Нетерпеливо перебила его Лимпея:
– Ну, вот, и шли бы все трое, куда не то в леса спасаться и сны бы там видели хорошие. Ни во сне, ни на яву не вижу с вами никакого роздыха. И леса мне ваши опостылели.
– А ты откройся мне. Ты не таись – скажи: какого тебе надо роздыха? – таинственно допрашивал Корнил. – Я не буду на тебя серчать ни в чем. Только скажи мне правду.
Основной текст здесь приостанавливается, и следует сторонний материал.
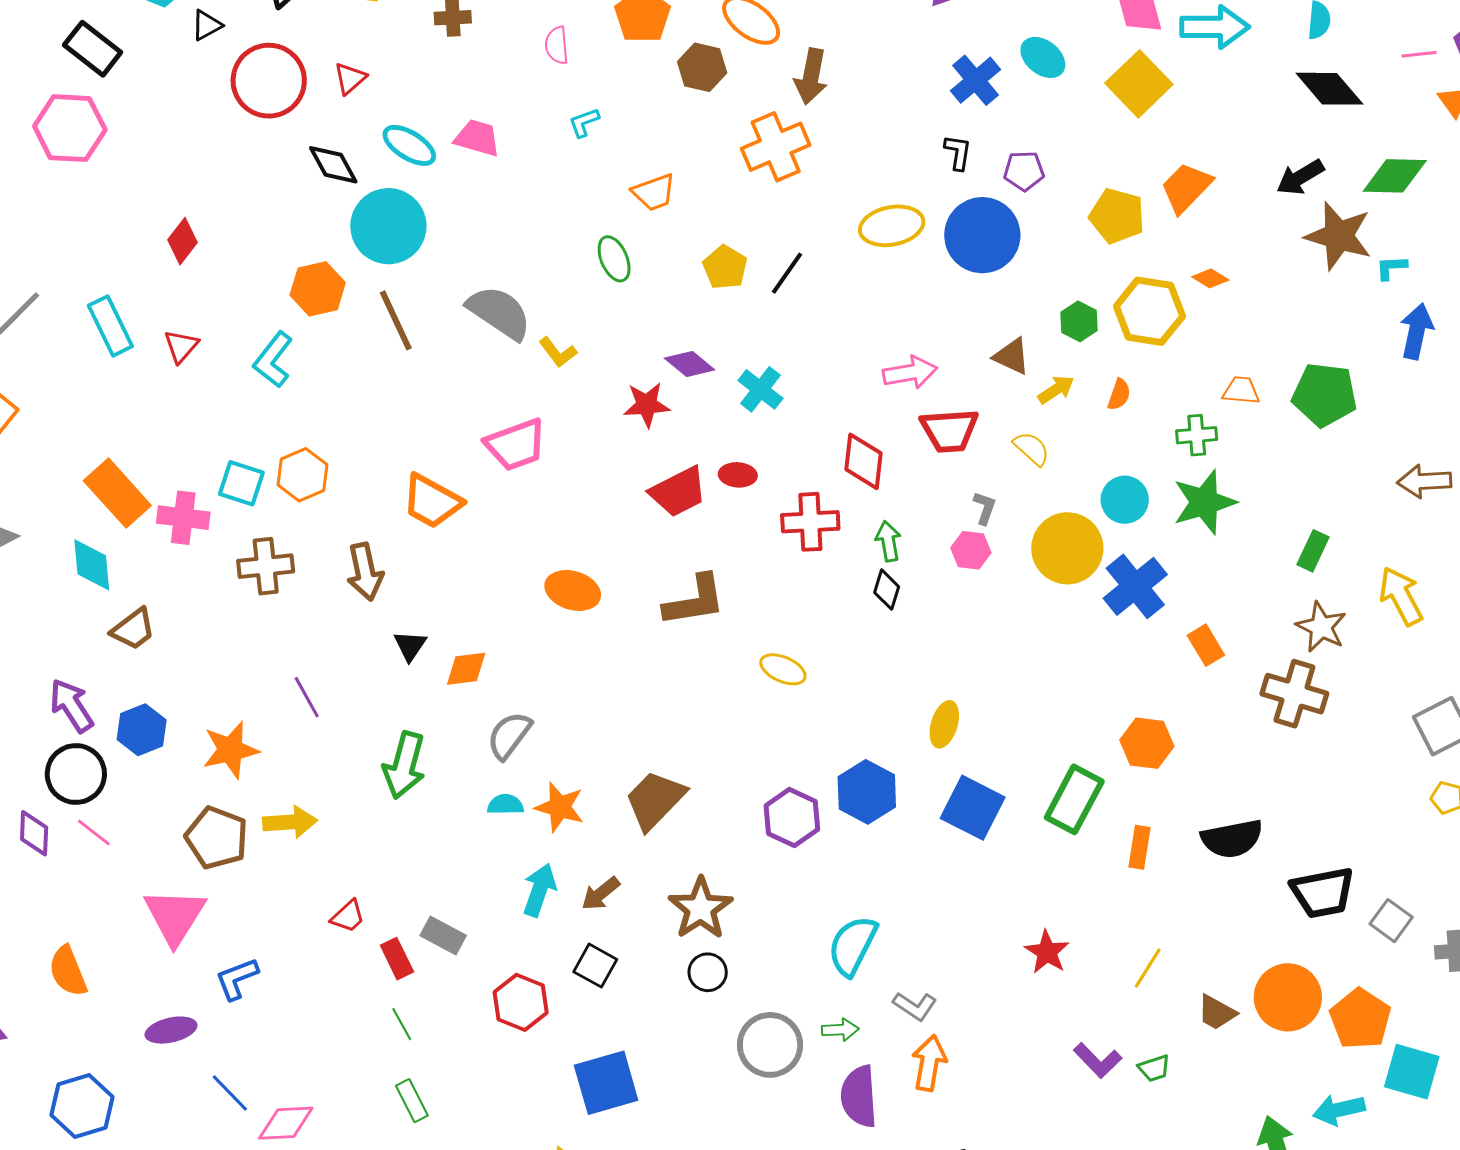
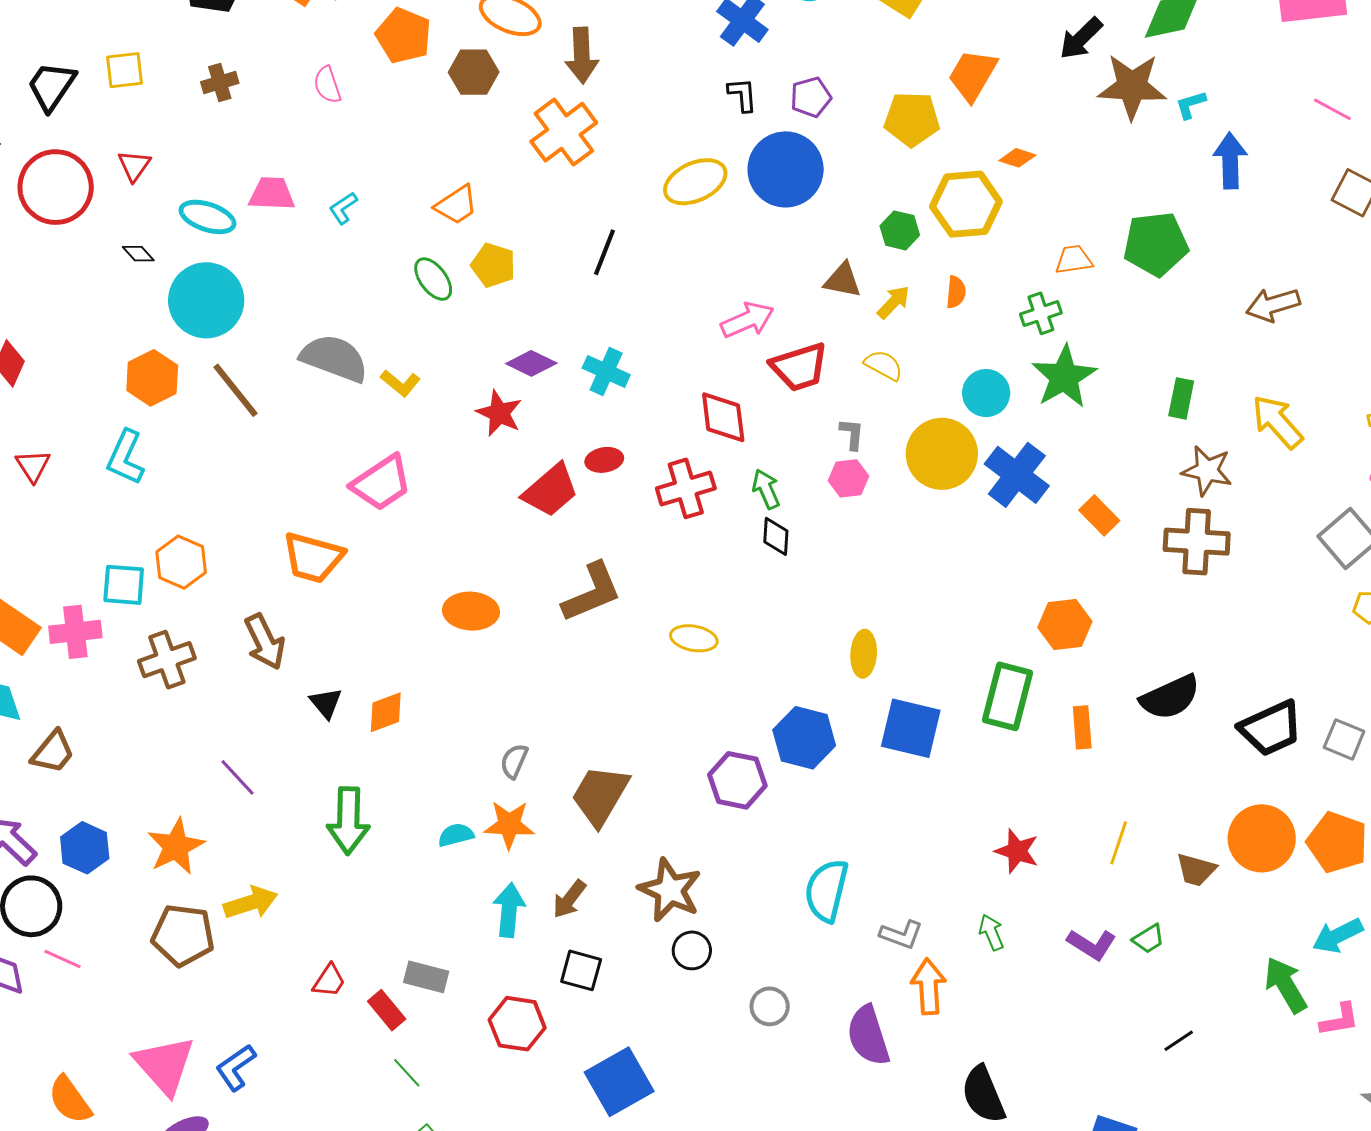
cyan L-shape: (584, 122) -> (343, 208), moved
black diamond: (333, 165) -> (138, 254), size x0.6
yellow pentagon: (725, 267) -> (493, 265), moved
red star: (647, 405) -> (499, 413), turned -30
gray semicircle: (509, 735) -> (514, 761), moved, size x0.7
pink triangle: (175, 916) -> (164, 1065), moved
green arrow: (840, 1030) -> (991, 932), moved, turned -96
gray circle: (770, 1045) -> (770, 1006), size x0.6

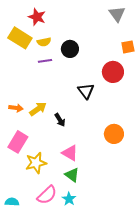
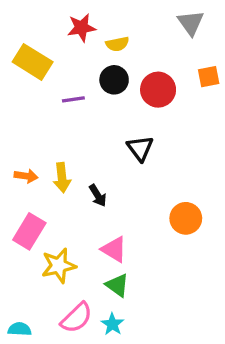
red star: (37, 17) -> (81, 28), moved, turned -30
yellow semicircle: (44, 42) -> (117, 44), moved
red circle: (113, 72) -> (158, 90), moved
yellow arrow: (38, 109) -> (62, 178), turned 120

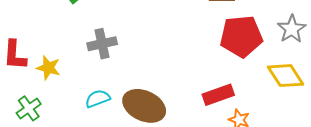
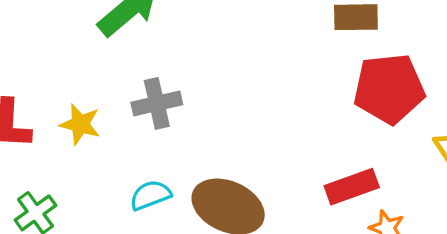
yellow star: (48, 68) -> (80, 124), moved

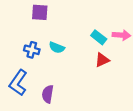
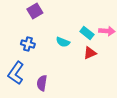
purple square: (40, 12) -> (35, 11), turned -35
cyan semicircle: (57, 48) -> (63, 42), moved

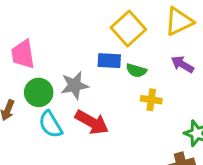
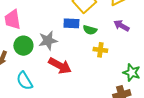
cyan semicircle: (50, 124) -> (25, 81), moved

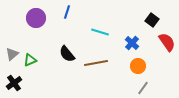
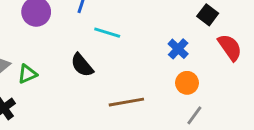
cyan line: (100, 32) -> (107, 33), moved
brown line: (96, 63) -> (126, 102), moved

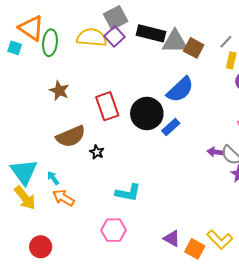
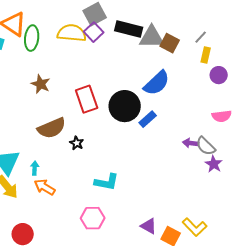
cyan arrow: (53, 178) -> (35, 168), turned 40

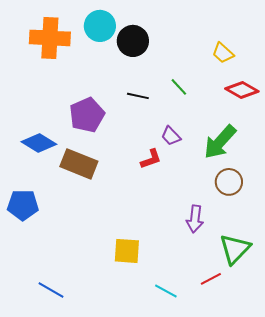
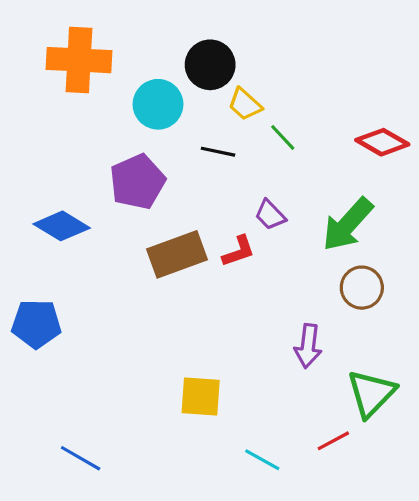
cyan circle: (100, 26) -> (158, 104), moved
yellow trapezoid: (223, 53) -> (245, 104), moved
brown rectangle: (79, 164) -> (177, 254), moved, turned -42

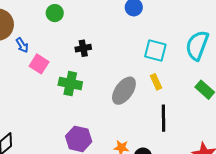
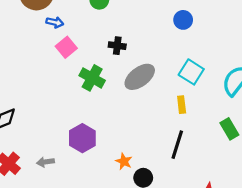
blue arrow: (22, 45) -> (55, 22), turned -63
gray ellipse: (124, 91) -> (140, 77), moved

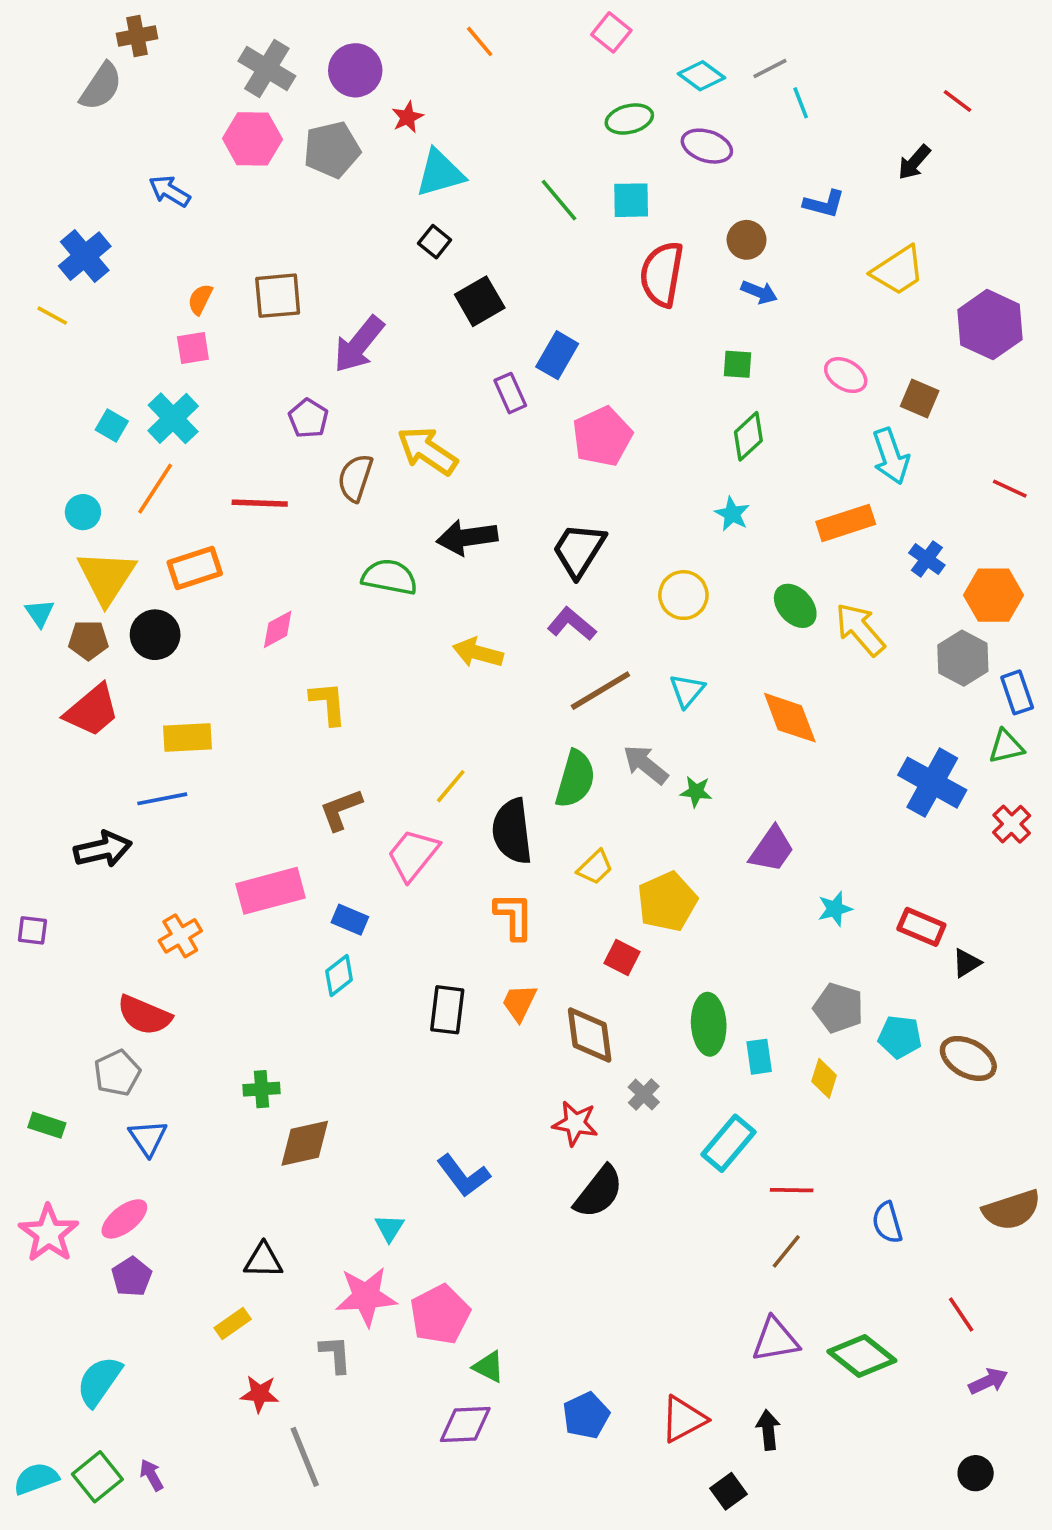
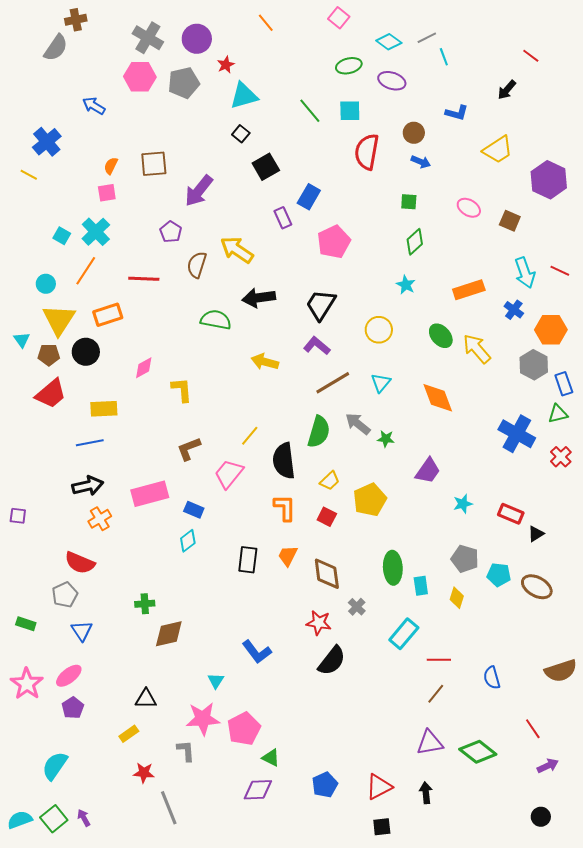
cyan arrow: (891, 456) -> (525, 273), moved
pink diamond: (278, 629) -> (144, 368), moved
black arrow: (103, 849) -> (88, 486), moved
red square: (622, 957) -> (327, 517), moved
black square: (728, 1491) -> (382, 827), moved, turned 30

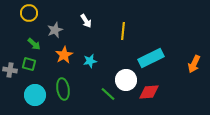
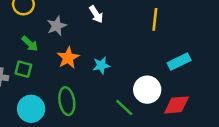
yellow line: (123, 31) -> (155, 19), moved
cyan rectangle: (151, 58) -> (179, 62), size x0.7

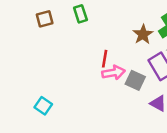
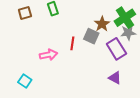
pink arrow: (114, 73) -> (48, 55), moved
gray square: (135, 80) -> (91, 36), moved

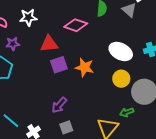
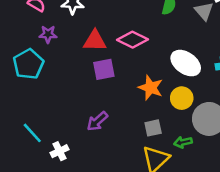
pink diamond: (76, 25) -> (132, 40), moved
orange star: (84, 67) -> (151, 88), moved
gray square: (66, 127) -> (153, 128), moved

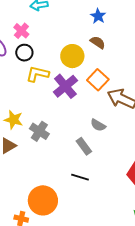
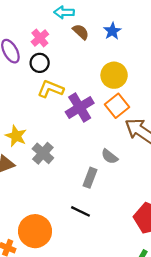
blue star: (98, 16) -> (112, 31), moved
brown semicircle: (98, 42) -> (81, 32), moved
yellow circle: (72, 56) -> (114, 75), moved
gray rectangle: (84, 146) -> (90, 178), turned 48

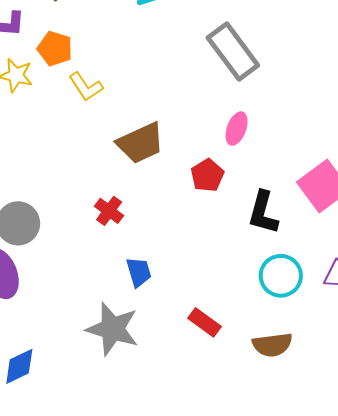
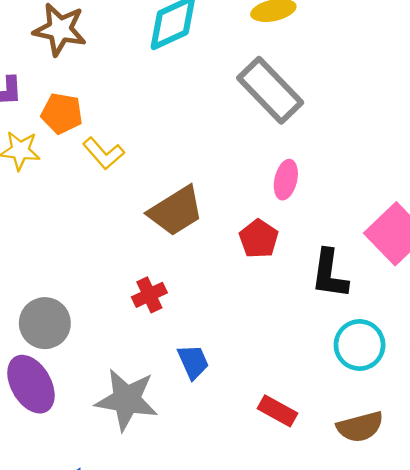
red cross: (109, 211) -> (149, 295), turned 36
gray star: (112, 329) -> (127, 400), moved

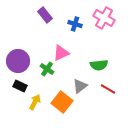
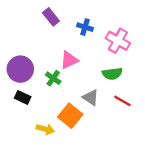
pink cross: (104, 18) -> (118, 41), moved
gray triangle: (80, 86) -> (91, 97), turned -49
yellow arrow: (35, 102) -> (45, 129), moved, turned 77

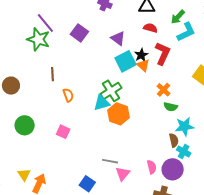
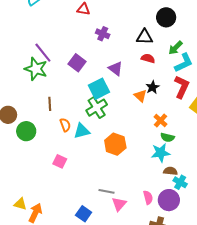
red L-shape: (163, 53) -> (182, 87), moved
black star: (141, 55) -> (153, 87), moved
cyan square: (125, 61) -> (99, 89), moved
green cross: (111, 91) -> (97, 108), moved
cyan triangle: (102, 103) -> (82, 131), moved
green circle: (25, 125) -> (26, 131), moved
cyan star: (184, 126) -> (161, 153), moved
brown semicircle: (174, 140) -> (170, 171), turned -72
yellow triangle: (24, 175) -> (20, 204), turned -40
– Серчать! – передразнила Лимпея. – А может мне на вас надо серчать. В берлогу в эту свою заманили… Давай-ка спать ложиться, завтра чуть свет надо вставать. Коров одних двенадцать штук доить должна одна-одинешенька. Ну, ложися, будя думать-то, сердце надрывать.
– Ложись ты сперва, – робко попросил Корнил.
– Да, лягу, лягу я… Не бойся, не уйду. И, быстро раздевшись, она погасила свечу у иконы. – Ну, гляди, ложусь я…
– Ложись, а я посижу еще немного, дух свой утишу святым писанием, – тихо всхлипнул Корнил и, сев за стол, задумался, глядя куда-то через стену горницы.
Ложась в постель, Лимпея, позвала его особым мягким голосом:
– Иди ко мне… Я приголублю тебя, мой болезный… Иди ко мне.
Но Корнил, как бы не слыша, стал читать, хотя не мог понять прочитанного.
– «И старче премудрой рече: быша бо нетленное во тле и в тлене… испепеляй… и тлен испепеляй… Быша бо не тленно в тле…»
Еще нежнее прозвучал голос зовущей женщины:
– Корнилушко! Иди ко мне скореича. Я полюблю тебя…
Но Корнил отвечал ей словами, чуждыми ее желанию:
– Лимпеюшка! Уйти бы нам в скиты. Уйдем отсюда, слышь ты, оба? Вместе построим где-нибудь келейку.
– Ну-у, опять ты про то же! – скучным голосом сказала она. – Да разве «он» останется тут в лесу?
– А мы тайком, Лимпеюшка… Нам ничего не надобно. Только бы ты со мною…
– Да куда же я с тобой поеду? Кабы был ты пошустрей да поздоровше. А то ведь и сам-то ветра не осилишь. Иди-ка спи, ложися.
Женщина вздохнула, потянулась, устало и сладко зевнула, а Корнил прислушался к чему-то за стенами дома.
– Шестой год живу с тобой, а ни одним дитенком не понеслась, – грустно промолвила Лимпея. – Был бы дитенок, дак я знала бы за что терпеть. А то никакой нету охоты маяться. Чую вот, што вяну, как травинка без росы, – и, положив голову на оголенную до плеч руку, с вызывающим смехом прибавила, – А вот, пришел бы молодец какой – ушла бы с ним куда-нибудь подальше.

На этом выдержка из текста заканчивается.